Take the horse, Simón said. I'll find a ride.

I have a much shorter way to go. You take the horse and go to Santiago. Then you can come back more quickly.

Simón gave Ulises some of his money and another shirt to put in his sack. He said, Take care, and Ulises thought then he sounded just like Orozco, low and informal, as if they were parting at the end of a workday. Or Simón was the shadow of Orozco, the part Orozco was forgetting each day he was away from Mexico and his mother.

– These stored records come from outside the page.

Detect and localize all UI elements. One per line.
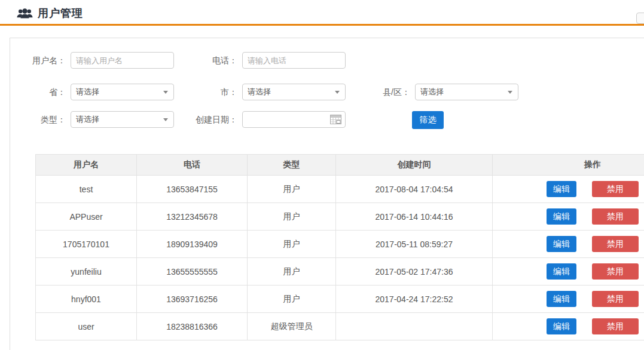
phone-label: 电话： — [185, 52, 237, 69]
user-table: 用户名 电话 类型 创建时间 操作 test 13653847155 用户 20… — [35, 154, 644, 340]
type-select[interactable]: 请选择 — [71, 111, 174, 128]
corner-widget — [636, 13, 644, 24]
cell-type: 用户 — [248, 176, 336, 203]
city-label: 市： — [185, 84, 237, 100]
cell-created: 2017-04-24 17:22:52 — [336, 285, 493, 313]
table-header-row: 用户名 电话 类型 创建时间 操作 — [36, 155, 644, 176]
type-label: 类型： — [13, 111, 66, 128]
disable-button[interactable]: 禁用 — [592, 181, 639, 197]
col-username: 用户名 — [36, 155, 137, 176]
table-row: APPuser 13212345678 用户 2017-06-14 10:44:… — [36, 203, 644, 231]
district-select[interactable]: 请选择 — [415, 84, 518, 100]
district-label: 县/区： — [358, 84, 410, 100]
cell-username: yunfeiliu — [36, 258, 137, 285]
disable-button[interactable]: 禁用 — [592, 318, 639, 334]
cell-phone: 18238816366 — [137, 313, 248, 340]
users-icon — [17, 7, 33, 20]
city-select[interactable]: 请选择 — [242, 84, 346, 100]
cell-phone: 13655555555 — [137, 258, 248, 285]
create-date-input[interactable] — [242, 111, 346, 128]
cell-phone: 13693716256 — [137, 285, 248, 313]
page-title: 用户管理 — [38, 6, 83, 20]
cell-username: user — [36, 313, 137, 340]
username-input[interactable] — [71, 52, 174, 69]
chevron-down-icon — [163, 118, 168, 121]
cell-username: test — [36, 176, 137, 203]
disable-button[interactable]: 禁用 — [592, 291, 639, 307]
cell-username: 1705170101 — [36, 231, 137, 258]
chevron-down-icon — [163, 91, 168, 94]
header-divider — [0, 24, 644, 26]
col-actions: 操作 — [493, 155, 644, 176]
phone-input[interactable] — [242, 52, 346, 69]
content-panel: 用户名： 电话： 省： 请选择 市： 请选择 县/区： 请选择 类型： 请选择 — [10, 38, 644, 350]
edit-button[interactable]: 编辑 — [547, 236, 576, 252]
edit-button[interactable]: 编辑 — [547, 291, 576, 307]
cell-username: hnyf001 — [36, 285, 137, 313]
cell-created: 2017-06-14 10:44:16 — [336, 203, 493, 231]
cell-type: 用户 — [248, 203, 336, 231]
username-label: 用户名： — [13, 52, 66, 69]
edit-button[interactable]: 编辑 — [547, 263, 576, 280]
col-created: 创建时间 — [336, 155, 493, 176]
cell-type: 用户 — [248, 258, 336, 285]
cell-created: 2017-05-02 17:47:36 — [336, 258, 493, 285]
province-select[interactable]: 请选择 — [71, 84, 174, 100]
edit-button[interactable]: 编辑 — [547, 208, 576, 225]
disable-button[interactable]: 禁用 — [592, 263, 639, 280]
table-row: 1705170101 18909139409 用户 2017-05-11 08:… — [36, 231, 644, 258]
cell-created — [336, 313, 493, 340]
filter-button[interactable]: 筛选 — [412, 111, 444, 129]
page-header: 用户管理 — [0, 0, 644, 24]
edit-button[interactable]: 编辑 — [547, 318, 576, 334]
cell-phone: 18909139409 — [137, 231, 248, 258]
edit-button[interactable]: 编辑 — [547, 181, 576, 197]
chevron-down-icon — [508, 91, 512, 94]
disable-button[interactable]: 禁用 — [592, 236, 639, 252]
create-date-label: 创建日期： — [185, 111, 237, 128]
cell-phone: 13653847155 — [137, 176, 248, 203]
chevron-down-icon — [335, 91, 340, 94]
col-phone: 电话 — [137, 155, 248, 176]
table-row: test 13653847155 用户 2017-08-04 17:04:54 … — [36, 176, 644, 203]
cell-type: 用户 — [248, 285, 336, 313]
cell-username: APPuser — [36, 203, 137, 231]
calendar-icon[interactable] — [330, 115, 341, 127]
disable-button[interactable]: 禁用 — [592, 208, 639, 225]
col-type: 类型 — [248, 155, 336, 176]
cell-created: 2017-08-04 17:04:54 — [336, 176, 493, 203]
table-row: hnyf001 13693716256 用户 2017-04-24 17:22:… — [36, 285, 644, 313]
cell-phone: 13212345678 — [137, 203, 248, 231]
cell-created: 2017-05-11 08:59:27 — [336, 231, 493, 258]
province-label: 省： — [13, 84, 66, 100]
cell-type: 用户 — [248, 231, 336, 258]
table-row: yunfeiliu 13655555555 用户 2017-05-02 17:4… — [36, 258, 644, 285]
cell-type: 超级管理员 — [248, 313, 336, 340]
table-row: user 18238816366 超级管理员 编辑 禁用 — [36, 313, 644, 340]
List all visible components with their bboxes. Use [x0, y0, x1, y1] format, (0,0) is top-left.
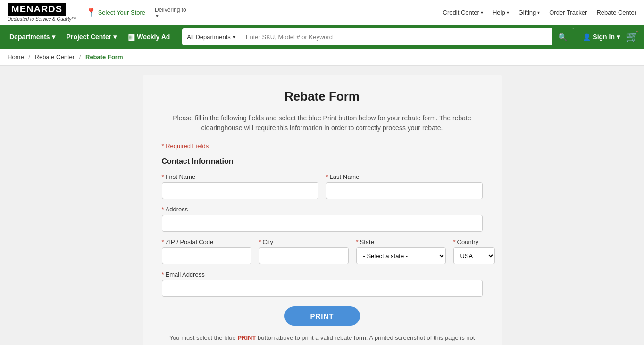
- last-name-label: *Last Name: [326, 173, 483, 180]
- nav-right: 👤 Sign In ▾ 🛒: [583, 31, 638, 43]
- form-container: Rebate Form Please fill in the following…: [143, 75, 502, 345]
- nav-bar: Departments ▾ Project Center ▾ ▦ Weekly …: [0, 25, 644, 49]
- address-input[interactable]: [162, 215, 483, 232]
- departments-nav[interactable]: Departments ▾: [6, 25, 59, 49]
- country-label: *Country: [453, 238, 495, 245]
- delivering-to[interactable]: Delivering to ▼: [155, 7, 186, 18]
- cart-icon[interactable]: 🛒: [626, 31, 638, 43]
- zip-label: *ZIP / Postal Code: [162, 238, 251, 245]
- credit-center-link[interactable]: Credit Center ▾: [443, 9, 483, 16]
- order-tracker-label: Order Tracker: [549, 9, 587, 16]
- print-button[interactable]: PRINT: [284, 306, 360, 326]
- first-name-input[interactable]: [162, 182, 318, 199]
- search-dept-chevron: ▾: [233, 34, 236, 41]
- city-group: *City: [259, 238, 349, 264]
- email-label: *Email Address: [162, 271, 483, 278]
- search-container: All Departments ▾ 🔍: [182, 28, 574, 45]
- email-group: *Email Address: [162, 271, 483, 297]
- credit-center-chevron: ▾: [481, 10, 483, 15]
- logo-tagline: Dedicated to Service & Quality™: [8, 17, 76, 22]
- state-label: *State: [356, 238, 446, 245]
- form-description: Please fill in the following fields and …: [162, 113, 483, 133]
- delivering-label: Delivering to: [155, 7, 186, 13]
- breadcrumb-current: Rebate Form: [85, 53, 123, 60]
- logo: MENARDS: [8, 3, 66, 16]
- search-input[interactable]: [241, 28, 552, 45]
- address-group: *Address: [162, 206, 483, 232]
- store-select[interactable]: 📍 Select Your Store: [86, 7, 145, 17]
- address-required-star: *: [162, 206, 164, 213]
- breadcrumb-sep-1: /: [28, 53, 30, 60]
- email-row: *Email Address: [162, 271, 483, 297]
- state-select[interactable]: - Select a state - Alabama Alaska Arizon…: [356, 247, 446, 264]
- search-button[interactable]: 🔍: [552, 28, 574, 45]
- email-input[interactable]: [162, 280, 483, 297]
- country-select[interactable]: USA Canada: [453, 247, 495, 264]
- help-label: Help: [493, 9, 505, 16]
- country-group: *Country USA Canada: [453, 238, 495, 264]
- first-name-required-star: *: [162, 173, 164, 180]
- email-required-star: *: [162, 271, 164, 278]
- logo-area: MENARDS Dedicated to Service & Quality™: [8, 3, 76, 22]
- main-content: Rebate Form Please fill in the following…: [0, 66, 644, 345]
- rebate-center-label: Rebate Center: [596, 9, 636, 16]
- print-note: You must select the blue PRINT button ab…: [162, 333, 483, 345]
- form-title: Rebate Form: [162, 89, 483, 104]
- first-name-label: *First Name: [162, 173, 318, 180]
- weekly-ad-icon: ▦: [128, 33, 135, 42]
- project-center-label: Project Center: [67, 33, 112, 41]
- zip-input[interactable]: [162, 247, 251, 264]
- city-label: *City: [259, 238, 349, 245]
- address-row: *Address: [162, 206, 483, 232]
- state-group: *State - Select a state - Alabama Alaska…: [356, 238, 446, 264]
- country-required-star: *: [453, 238, 456, 245]
- project-center-chevron: ▾: [113, 33, 117, 41]
- gifting-label: Gifting: [519, 9, 536, 16]
- pin-icon: 📍: [86, 7, 96, 17]
- departments-chevron: ▾: [52, 33, 55, 41]
- search-dept-label: All Departments: [187, 34, 230, 41]
- sign-in-button[interactable]: 👤 Sign In ▾: [583, 33, 620, 41]
- required-note: * Required Fields: [162, 143, 483, 150]
- top-bar-left: MENARDS Dedicated to Service & Quality™ …: [8, 3, 186, 22]
- top-bar-right: Credit Center ▾ Help ▾ Gifting ▾ Order T…: [443, 9, 636, 16]
- weekly-ad-nav[interactable]: ▦ Weekly Ad: [124, 25, 174, 49]
- zip-group: *ZIP / Postal Code: [162, 238, 251, 264]
- top-bar: MENARDS Dedicated to Service & Quality™ …: [0, 0, 644, 25]
- location-row: *ZIP / Postal Code *City *State - Select…: [162, 238, 483, 264]
- zip-required-star: *: [162, 238, 164, 245]
- address-label: *Address: [162, 206, 483, 213]
- last-name-input[interactable]: [326, 182, 483, 199]
- print-note-emphasis: PRINT: [237, 334, 256, 341]
- first-name-group: *First Name: [162, 173, 318, 199]
- contact-section-title: Contact Information: [162, 157, 483, 166]
- delivering-arrow: ▼: [155, 13, 159, 18]
- weekly-ad-label: Weekly Ad: [137, 33, 170, 41]
- breadcrumb: Home / Rebate Center / Rebate Form: [0, 49, 644, 66]
- store-select-label: Select Your Store: [98, 9, 145, 16]
- project-center-nav[interactable]: Project Center ▾: [63, 25, 121, 49]
- user-icon: 👤: [583, 33, 591, 41]
- breadcrumb-sep-2: /: [79, 53, 81, 60]
- city-input[interactable]: [259, 247, 349, 264]
- rebate-center-link[interactable]: Rebate Center: [596, 9, 636, 16]
- search-dept-dropdown[interactable]: All Departments ▾: [182, 28, 241, 45]
- order-tracker-link[interactable]: Order Tracker: [549, 9, 587, 16]
- help-chevron: ▾: [507, 10, 509, 15]
- sign-in-label: Sign In: [593, 33, 615, 41]
- gifting-link[interactable]: Gifting ▾: [519, 9, 540, 16]
- departments-label: Departments: [9, 33, 50, 41]
- sign-in-chevron: ▾: [617, 33, 620, 41]
- state-required-star: *: [356, 238, 359, 245]
- help-link[interactable]: Help ▾: [493, 9, 509, 16]
- breadcrumb-home[interactable]: Home: [8, 53, 24, 60]
- name-row: *First Name *Last Name: [162, 173, 483, 199]
- credit-center-label: Credit Center: [443, 9, 479, 16]
- last-name-required-star: *: [326, 173, 328, 180]
- gifting-chevron: ▾: [537, 10, 540, 15]
- last-name-group: *Last Name: [326, 173, 483, 199]
- city-required-star: *: [259, 238, 261, 245]
- breadcrumb-rebate-center[interactable]: Rebate Center: [35, 53, 75, 60]
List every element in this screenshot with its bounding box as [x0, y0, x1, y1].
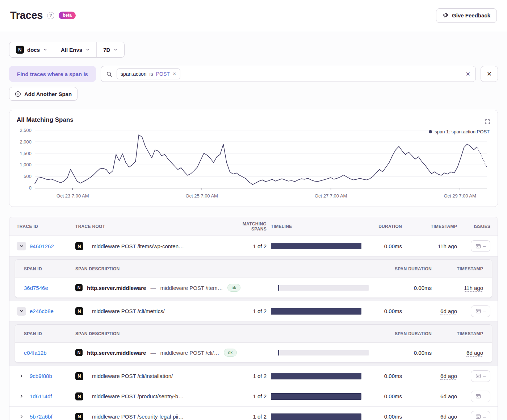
megaphone-icon [443, 12, 449, 18]
spans-sub-table: SPAN ID SPAN DESCRIPTION SPAN DURATION T… [15, 324, 492, 363]
col-span-timestamp: TIMESTAMP [436, 266, 483, 271]
span-search-input[interactable]: span.action is POST ✕ ✕ [101, 66, 476, 82]
timeline-bar [271, 308, 361, 315]
trace-root-text: middleware POST /cli/installation/ [92, 373, 173, 379]
svg-text:0: 0 [29, 185, 32, 191]
matching-spans-count: 1 of 2 [227, 308, 267, 314]
svg-text:Oct 25 7:00 AM: Oct 25 7:00 AM [186, 193, 218, 199]
spans-sub-table-header: SPAN ID SPAN DESCRIPTION SPAN DURATION T… [15, 325, 492, 343]
svg-text:Oct 23 7:00 AM: Oct 23 7:00 AM [56, 193, 89, 199]
issues-button[interactable]: – [471, 370, 490, 382]
trace-id-link[interactable]: 5b72a6bf [30, 413, 53, 420]
span-id-link[interactable]: e04fa12b [24, 350, 71, 356]
svg-text:Oct 27 7:00 AM: Oct 27 7:00 AM [315, 193, 347, 199]
issue-box-icon [475, 373, 481, 379]
span-timeline-bar [278, 350, 369, 355]
expand-row-button[interactable] [17, 412, 26, 420]
timestamp-value: 11h ago [438, 243, 457, 250]
span-timestamp-value: 6d ago [466, 350, 483, 357]
span-status-badge: ok [227, 284, 241, 292]
timestamp-value: 6d ago [440, 373, 457, 380]
give-feedback-button[interactable]: Give Feedback [436, 8, 497, 23]
spans-chart[interactable]: 05001,0001,5002,0002,500Oct 23 7:00 AMOc… [17, 126, 490, 201]
chevron-right-icon [19, 414, 24, 419]
trace-root-text: middleware POST /product/sentry-b… [92, 393, 184, 399]
span-row: e04fa12b N http.server.middleware — midd… [15, 343, 492, 362]
timestamp-value: 6d ago [440, 413, 457, 420]
clear-search-icon[interactable]: ✕ [466, 71, 470, 78]
svg-text:2,000: 2,000 [20, 139, 31, 145]
trace-root-text: middleware POST /cli/metrics/ [92, 308, 165, 314]
trace-id-link[interactable]: 94601262 [30, 243, 54, 249]
date-range-filter[interactable]: 7D [96, 42, 124, 57]
trace-root-text: middleware POST /items/wp-conten… [92, 243, 184, 249]
span-row: 36d7546e N http.server.middleware — midd… [15, 278, 492, 298]
issue-box-icon [475, 244, 481, 249]
span-description: middleware POST /item… [160, 285, 223, 291]
nextjs-project-icon: N [75, 284, 83, 291]
timeline-bar [271, 413, 361, 420]
timeline-bar [271, 243, 361, 249]
trace-root-text: middleware POST /security-legal-pii… [92, 413, 184, 420]
filter-token[interactable]: span.action is POST ✕ [117, 68, 180, 79]
trace-id-link[interactable]: e246cb8e [30, 308, 54, 314]
no-issues-dash: – [483, 244, 486, 249]
expanded-spans-zone: SPAN ID SPAN DESCRIPTION SPAN DURATION T… [9, 256, 498, 301]
beta-badge: beta [59, 12, 76, 19]
timestamp-value: 6d ago [440, 393, 457, 400]
col-timeline: TIMELINE [271, 224, 361, 229]
table-row: 1d6114df N middleware POST /product/sent… [9, 386, 498, 406]
chart-title: All Matching Spans [17, 116, 490, 124]
issues-button[interactable]: – [471, 240, 490, 252]
nextjs-project-icon: N [75, 392, 83, 400]
issues-button[interactable]: – [471, 305, 490, 317]
span-status-badge: ok [224, 349, 237, 357]
find-traces-label: Find traces where a span is [9, 66, 96, 82]
project-filter[interactable]: N docs [9, 42, 54, 57]
span-id-link[interactable]: 36d7546e [24, 285, 71, 291]
spans-sub-table-header: SPAN ID SPAN DESCRIPTION SPAN DURATION T… [15, 260, 492, 278]
fullscreen-icon[interactable] [485, 119, 490, 125]
col-timestamp: TIMESTAMP [406, 224, 457, 229]
col-span-duration: SPAN DURATION [373, 331, 432, 336]
svg-text:Oct 29 7:00 AM: Oct 29 7:00 AM [444, 193, 476, 199]
svg-text:1,000: 1,000 [20, 162, 31, 167]
duration-value: 0.00ms [366, 393, 402, 399]
matching-spans-count: 1 of 2 [227, 393, 267, 399]
remove-token-icon[interactable]: ✕ [173, 71, 176, 76]
issues-button[interactable]: – [471, 391, 490, 402]
nextjs-project-icon: N [75, 307, 83, 315]
nextjs-project-icon: N [75, 413, 83, 420]
collapse-row-button[interactable] [17, 242, 26, 250]
collapse-row-button[interactable] [17, 307, 26, 316]
timestamp-value: 6d ago [440, 308, 457, 315]
chart-legend[interactable]: span 1: span.action:POST [429, 129, 490, 134]
nextjs-project-icon: N [16, 46, 24, 54]
table-row: 9cb9f88b N middleware POST /cli/installa… [9, 366, 498, 386]
svg-text:500: 500 [24, 174, 32, 179]
environment-filter[interactable]: All Envs [54, 42, 96, 57]
expand-row-button[interactable] [17, 372, 26, 381]
add-another-span-button[interactable]: Add Another Span [9, 87, 77, 101]
help-icon[interactable]: ? [47, 12, 54, 19]
span-description: middleware POST /cli/… [160, 350, 219, 356]
chevron-down-icon [19, 244, 24, 249]
no-issues-dash: – [483, 414, 486, 419]
duration-value: 0.00ms [366, 308, 402, 314]
no-issues-dash: – [483, 374, 486, 379]
traces-table-header: TRACE ID TRACE ROOT MATCHING SPANS TIMEL… [9, 217, 498, 236]
trace-id-link[interactable]: 9cb9f88b [30, 373, 52, 379]
nextjs-project-icon: N [75, 372, 83, 380]
expand-row-button[interactable] [17, 392, 26, 401]
col-span-timestamp: TIMESTAMP [436, 331, 483, 336]
legend-dot [429, 130, 432, 133]
col-matching-spans: MATCHING SPANS [227, 221, 267, 232]
col-span-description: SPAN DESCRIPTION [75, 266, 274, 271]
col-span-description: SPAN DESCRIPTION [75, 331, 274, 336]
issue-box-icon [475, 394, 481, 399]
remove-span-query-button[interactable]: ✕ [481, 66, 498, 82]
issues-button[interactable]: – [471, 411, 490, 420]
nextjs-project-icon: N [75, 242, 83, 250]
trace-id-link[interactable]: 1d6114df [30, 393, 52, 399]
spans-chart-svg[interactable]: 05001,0001,5002,0002,500Oct 23 7:00 AMOc… [17, 126, 490, 201]
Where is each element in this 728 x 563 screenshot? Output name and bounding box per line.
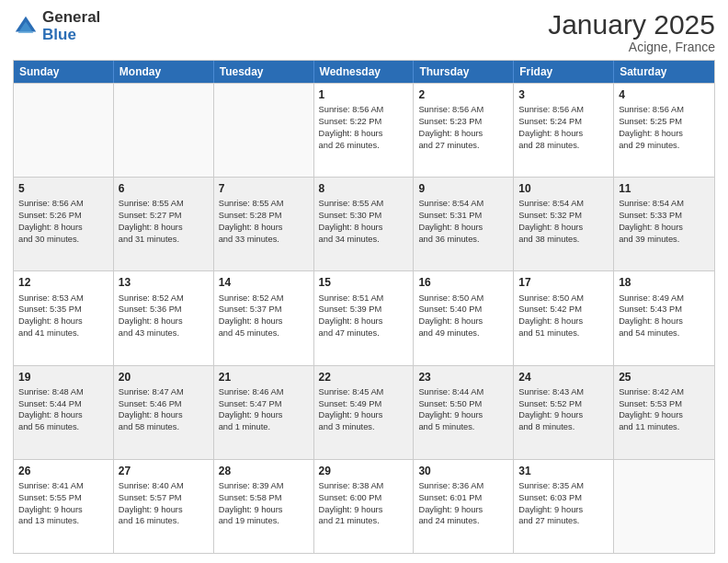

The forty kilometers to Buey Arriba were not hard to walk, as Ulises had been sitting for what seemed like weeks. His legs felt good, and with his hat, sunglasses, and sunblock he could manage the heat. It was afternoon when the road, populated by a few stray farmhands on pony-driven carriages, brought him to the lake outside Buey Arriba. The body of water, a reservoir, if Ulises remembered right, had no name, and it was the mountain runoff of the rains that broke across the northern face of the Sierra Maestra. Ulises stopped to eat some of the bread he had purchased in Bayamo, and he cooled his feet in the lake water, as they were swollen from the long walk. The river that fed the lake began in the mountains, somewhere near Pico Turquino, which had on its peak a bust of the national hero José Martí. Uxbal had taken Isabel and him up the mountain once. They had hiked along a narrow, one-way road halfway up the range before scrambling to the top.

Uxbal had said, That's José Martí.

The bust, however, had been installed out in the open, and the face, after so many years, had been worn away except for the eyes, which were deep set because Martí had been small and gaunt. Uxbal had let neither Ulises nor Isabel touch the bust, but he'd made them cross themselves and kneel in front of the figure before they turned and headed back down.